1. A method for preparing biochar-based humic acid complex micro-fertilizer based on low-temperature alkaline-thermal modification of agricultural and forestry organic solid waste, characterized in that, Includes the following steps: (1) After crushing, drying and removing impurities from agricultural and forestry organic solid waste, the raw material powder is baked at low temperature; (2) The raw material powder baked at low temperature is mixed with an alkaline solution, and then the solid-liquid separation is carried out after constant temperature reaction to obtain alkaline extract and extraction residue; (3) Add calcium oxide and superphosphate to the alkaline extract, stir and react to form a mixed suspension of calcium humate and phosphorus humate, and obtain humic acid complex-type micronutrient fertilizer. (4) Add superphosphate to the extraction residue, then pyrolyze it at a constant temperature under an inert atmosphere, and finally obtain biochar after cooling and pulverizing. (5) The humic acid complex micronutrient fertilizer and biochar are mixed, dried and granulated to obtain the biochar-based humic acid complex micronutrient fertilizer.

2. The method for preparing biochar-based humic acid complexed micro-fertilizer according to claim 1, characterized in that, The step (1) involves pulverizing the material to 20-40 mesh. The moisture content of the dried agricultural and forestry organic solid waste is ≤15%; The low-temperature baking temperature is 250–300 °C, and the time is 30–60 min.

3. The method for preparing biochar-based humic acid complexed micro-fertilizer according to claim 1, characterized in that, The liquid-solid ratio of the raw material powder and alkaline solution after low-temperature baking in step (2) is (3:1) to (5:1). The isothermal reaction is carried out at a temperature of 85–95 °C for 2–4 h, and is stirred at a speed of 60–120 rpm during the reaction.

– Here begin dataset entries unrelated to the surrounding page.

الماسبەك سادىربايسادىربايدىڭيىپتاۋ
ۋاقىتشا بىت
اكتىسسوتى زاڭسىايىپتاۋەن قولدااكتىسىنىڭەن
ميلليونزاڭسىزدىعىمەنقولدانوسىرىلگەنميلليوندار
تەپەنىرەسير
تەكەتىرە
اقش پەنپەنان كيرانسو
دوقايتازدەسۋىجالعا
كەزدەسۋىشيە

4. The method for preparing biochar-based humic acid complexed micro-fertilizer according to claim 3, characterized in that, The alkaline solution is prepared by dissolving calcium oxide and sodium hydroxide in water; The mass concentration of calcium oxide in the alkaline solution is 2% to 3%; The mass concentration of sodium hydroxide in the alkaline solution is 1% to 2%.

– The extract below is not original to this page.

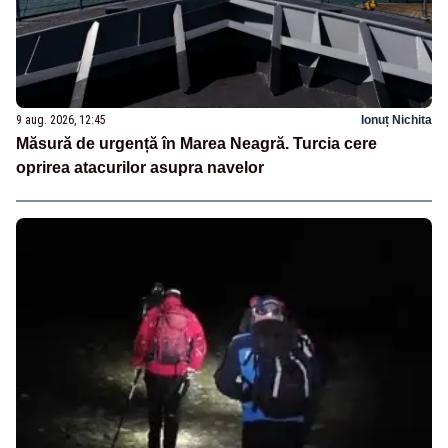
9 aug. 2026, 12:45
Ionuț Nichita
Măsură de urgență în Marea Neagră. Turcia cere
oprirea atacurilor asupra navelor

5. The method for preparing biochar-based humic acid complexed micro-fertilizer according to claim 1, characterized in that, The amount of calcium oxide added in step (3) is 3% to 5% of the mass of the alkaline extract; The amount of superphosphate added is 2% to 4% of the mass of the alkaline extract.

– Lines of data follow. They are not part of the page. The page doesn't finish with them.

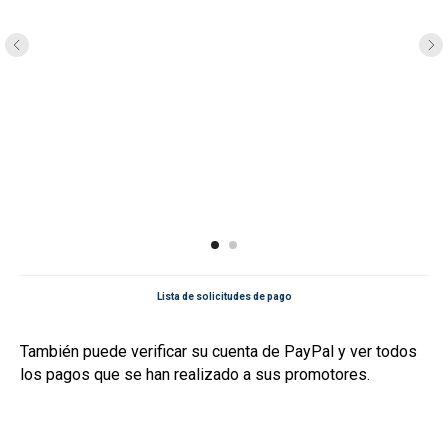
Lista de solicitudes de pago
También puede verificar su cuenta de PayPal y ver todos
los pagos que se han realizado a sus promotores.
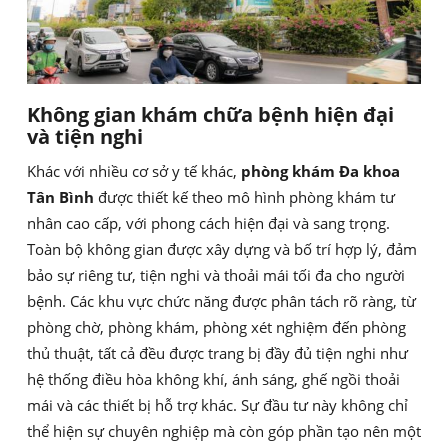
Không gian khám chữa bệnh hiện đại
và tiện nghi
Khác với nhiều cơ sở y tế khác,
phòng khám Đa khoa
Tân Bình
được thiết kế theo mô hình phòng khám tư
nhân cao cấp, với phong cách hiện đại và sang trọng.
Toàn bộ không gian được xây dựng và bố trí hợp lý, đảm
bảo sự riêng tư, tiện nghi và thoải mái tối đa cho người
bệnh. Các khu vực chức năng được phân tách rõ ràng, từ
phòng chờ, phòng khám, phòng xét nghiệm đến phòng
thủ thuật, tất cả đều được trang bị đầy đủ tiện nghi như
hệ thống điều hòa không khí, ánh sáng, ghế ngồi thoải
mái và các thiết bị hỗ trợ khác. Sự đầu tư này không chỉ
thể hiện sự chuyên nghiệp mà còn góp phần tạo nên một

6. The method for preparing biochar-based humic acid complexed micro-fertilizer according to claim 1, characterized in that, The stirring reaction in step (3) is carried out at a temperature of 60–80 °C for 30–60 min.

7. The method for preparing biochar-based humic acid complexed micro-fertilizer according to claim 1, characterized in that, The amount of superphosphate added in step (4) is 5% to 20% of the mass of the extraction residue; The isothermal pyrolysis is performed by heating the temperature to 450–550 °C at a heating rate of 5–10 °C / min, followed by isothermal pyrolysis for 1–2 h. The inert atmosphere is nitrogen or carbon dioxide, and the gas introduction rate is 0.5 to 1.0 L / min.

8. The method for preparing biochar-based humic acid complexed micro-fertilizer according to claim 1, characterized in that, The mass ratio of humic acid complex-type micronutrient fertilizer to biochar in step (5) is 1:2 to 1:4; The drying process involves drying at a temperature of 100–120 °C to a moisture content of 20%–30%, followed by granulation and further drying until the product moisture content is ≤10%. The particle size of the granulated biochar-based humic acid complex micro-fertilizer is 2–4 mm.

9. A biochar-based humic acid complex micro-fertilizer prepared by the method described in any one of claims 1 to 8.

10. The biochar-based humic acid complex micro-fertilizer according to claim 9, characterized in that, The biochar-based humic acid complex micro-fertilizer contains humic acid content ≥20%, calcium content ≥3%, phosphorus content ≥2%, and biochar content ≥15%.